(RECORDS FOR PROCESSING Opens)
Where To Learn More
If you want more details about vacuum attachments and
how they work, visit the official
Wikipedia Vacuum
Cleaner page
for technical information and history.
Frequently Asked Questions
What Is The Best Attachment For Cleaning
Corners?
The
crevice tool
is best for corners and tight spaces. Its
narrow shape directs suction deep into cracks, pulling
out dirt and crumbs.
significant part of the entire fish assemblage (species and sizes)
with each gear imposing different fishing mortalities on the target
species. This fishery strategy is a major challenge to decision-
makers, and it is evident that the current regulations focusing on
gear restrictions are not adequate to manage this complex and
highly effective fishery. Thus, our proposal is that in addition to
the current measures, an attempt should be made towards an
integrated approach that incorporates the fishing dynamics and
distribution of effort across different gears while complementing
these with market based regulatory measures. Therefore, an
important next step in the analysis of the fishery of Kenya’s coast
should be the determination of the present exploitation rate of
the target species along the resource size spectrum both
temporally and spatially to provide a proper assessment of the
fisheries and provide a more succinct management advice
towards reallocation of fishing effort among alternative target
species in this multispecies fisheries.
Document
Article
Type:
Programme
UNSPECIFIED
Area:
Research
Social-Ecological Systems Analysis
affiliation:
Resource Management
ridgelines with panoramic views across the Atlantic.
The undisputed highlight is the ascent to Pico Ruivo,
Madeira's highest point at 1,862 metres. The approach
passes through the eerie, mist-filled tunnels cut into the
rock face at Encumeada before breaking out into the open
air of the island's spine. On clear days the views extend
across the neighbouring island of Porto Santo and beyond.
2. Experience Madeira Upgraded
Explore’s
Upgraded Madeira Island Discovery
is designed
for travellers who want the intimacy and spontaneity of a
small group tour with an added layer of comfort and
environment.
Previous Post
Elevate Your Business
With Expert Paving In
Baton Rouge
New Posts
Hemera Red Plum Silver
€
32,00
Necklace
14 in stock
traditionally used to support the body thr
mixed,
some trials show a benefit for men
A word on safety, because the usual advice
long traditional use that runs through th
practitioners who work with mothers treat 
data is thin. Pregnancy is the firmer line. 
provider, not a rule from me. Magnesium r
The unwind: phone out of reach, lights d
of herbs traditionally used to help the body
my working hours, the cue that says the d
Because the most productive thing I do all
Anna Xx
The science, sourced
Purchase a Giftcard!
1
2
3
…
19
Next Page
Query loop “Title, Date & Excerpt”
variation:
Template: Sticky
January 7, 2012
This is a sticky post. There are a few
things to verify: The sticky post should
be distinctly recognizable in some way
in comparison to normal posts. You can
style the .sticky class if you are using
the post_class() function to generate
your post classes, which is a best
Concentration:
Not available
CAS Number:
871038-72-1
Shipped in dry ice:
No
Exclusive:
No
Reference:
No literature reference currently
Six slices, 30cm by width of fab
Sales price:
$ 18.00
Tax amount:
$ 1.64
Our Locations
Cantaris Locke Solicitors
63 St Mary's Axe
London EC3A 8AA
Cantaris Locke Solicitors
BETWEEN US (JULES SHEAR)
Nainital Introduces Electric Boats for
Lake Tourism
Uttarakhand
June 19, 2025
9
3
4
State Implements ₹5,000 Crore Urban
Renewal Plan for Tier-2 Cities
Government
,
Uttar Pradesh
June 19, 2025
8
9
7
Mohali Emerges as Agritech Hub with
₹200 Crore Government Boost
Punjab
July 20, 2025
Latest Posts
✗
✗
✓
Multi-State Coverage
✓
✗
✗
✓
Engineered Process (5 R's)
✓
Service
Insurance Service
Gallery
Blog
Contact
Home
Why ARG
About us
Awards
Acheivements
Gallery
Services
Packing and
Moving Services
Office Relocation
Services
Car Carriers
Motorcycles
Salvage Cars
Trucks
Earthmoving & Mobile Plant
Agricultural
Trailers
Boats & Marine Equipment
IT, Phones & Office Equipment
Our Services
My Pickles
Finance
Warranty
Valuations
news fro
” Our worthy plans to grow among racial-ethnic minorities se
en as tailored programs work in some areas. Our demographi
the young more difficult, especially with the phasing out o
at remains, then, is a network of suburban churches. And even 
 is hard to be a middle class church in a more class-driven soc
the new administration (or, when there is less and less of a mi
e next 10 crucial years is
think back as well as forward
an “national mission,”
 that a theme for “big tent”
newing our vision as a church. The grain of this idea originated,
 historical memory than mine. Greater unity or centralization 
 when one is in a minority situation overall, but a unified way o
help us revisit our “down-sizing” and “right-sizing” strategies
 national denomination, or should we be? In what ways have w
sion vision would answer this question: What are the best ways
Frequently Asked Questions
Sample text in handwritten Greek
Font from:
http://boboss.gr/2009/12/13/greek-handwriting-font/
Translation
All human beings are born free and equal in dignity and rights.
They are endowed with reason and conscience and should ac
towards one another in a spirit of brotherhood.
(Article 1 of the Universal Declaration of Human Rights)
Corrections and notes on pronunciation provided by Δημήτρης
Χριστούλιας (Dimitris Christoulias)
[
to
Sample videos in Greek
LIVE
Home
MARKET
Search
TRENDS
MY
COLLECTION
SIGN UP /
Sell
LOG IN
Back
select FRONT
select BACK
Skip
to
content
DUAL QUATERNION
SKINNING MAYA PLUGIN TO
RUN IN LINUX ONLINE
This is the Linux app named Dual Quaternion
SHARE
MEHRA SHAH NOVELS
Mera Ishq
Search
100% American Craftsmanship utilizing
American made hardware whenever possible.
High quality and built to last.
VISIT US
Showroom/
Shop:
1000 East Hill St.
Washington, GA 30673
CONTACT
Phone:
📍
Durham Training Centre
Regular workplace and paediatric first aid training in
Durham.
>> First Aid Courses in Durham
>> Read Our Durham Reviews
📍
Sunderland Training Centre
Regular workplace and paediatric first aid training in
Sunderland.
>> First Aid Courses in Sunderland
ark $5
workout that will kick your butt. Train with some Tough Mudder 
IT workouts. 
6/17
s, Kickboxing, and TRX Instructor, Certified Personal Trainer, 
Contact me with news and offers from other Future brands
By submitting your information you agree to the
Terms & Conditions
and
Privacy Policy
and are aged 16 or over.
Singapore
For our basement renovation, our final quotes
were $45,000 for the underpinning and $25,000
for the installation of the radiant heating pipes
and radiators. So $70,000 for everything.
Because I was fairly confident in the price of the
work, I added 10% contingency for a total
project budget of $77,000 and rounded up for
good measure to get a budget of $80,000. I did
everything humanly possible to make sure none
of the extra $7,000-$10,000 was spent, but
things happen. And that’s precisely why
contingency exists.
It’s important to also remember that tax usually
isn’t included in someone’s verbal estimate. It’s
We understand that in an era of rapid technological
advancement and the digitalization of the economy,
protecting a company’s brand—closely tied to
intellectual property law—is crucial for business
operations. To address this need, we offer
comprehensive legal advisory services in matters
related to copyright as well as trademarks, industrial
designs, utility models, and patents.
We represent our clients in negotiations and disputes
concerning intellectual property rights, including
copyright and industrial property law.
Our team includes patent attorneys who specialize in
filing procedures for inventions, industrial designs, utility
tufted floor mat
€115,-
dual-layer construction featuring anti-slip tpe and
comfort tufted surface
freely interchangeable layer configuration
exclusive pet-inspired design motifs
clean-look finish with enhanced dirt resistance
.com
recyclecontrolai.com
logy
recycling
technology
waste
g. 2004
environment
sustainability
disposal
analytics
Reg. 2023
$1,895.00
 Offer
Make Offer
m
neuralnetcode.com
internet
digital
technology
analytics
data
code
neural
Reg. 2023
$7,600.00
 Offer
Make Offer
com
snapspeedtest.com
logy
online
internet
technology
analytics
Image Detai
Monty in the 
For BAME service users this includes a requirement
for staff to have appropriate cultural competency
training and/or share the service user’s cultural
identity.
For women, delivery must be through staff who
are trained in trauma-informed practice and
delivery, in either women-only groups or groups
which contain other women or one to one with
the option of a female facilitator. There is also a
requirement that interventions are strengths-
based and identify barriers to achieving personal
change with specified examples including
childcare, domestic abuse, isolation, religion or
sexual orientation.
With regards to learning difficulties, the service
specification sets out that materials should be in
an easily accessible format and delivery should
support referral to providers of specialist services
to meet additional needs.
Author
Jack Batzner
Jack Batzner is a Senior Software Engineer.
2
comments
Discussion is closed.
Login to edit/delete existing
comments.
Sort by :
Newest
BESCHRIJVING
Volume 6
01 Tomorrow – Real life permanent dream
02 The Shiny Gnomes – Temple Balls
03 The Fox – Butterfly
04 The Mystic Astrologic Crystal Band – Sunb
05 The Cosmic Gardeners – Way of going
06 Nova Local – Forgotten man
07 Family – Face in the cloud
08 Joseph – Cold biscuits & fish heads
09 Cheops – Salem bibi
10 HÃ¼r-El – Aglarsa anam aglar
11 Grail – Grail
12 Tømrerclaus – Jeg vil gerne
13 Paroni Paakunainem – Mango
(RECORDS FOR PROCESSING Closes)
TASK GOAL
Identify the lines in the entries that hold "data" and return each one.

ANSWER FOR THE TASK
data is thin. Pregnancy is the firmer line. 
data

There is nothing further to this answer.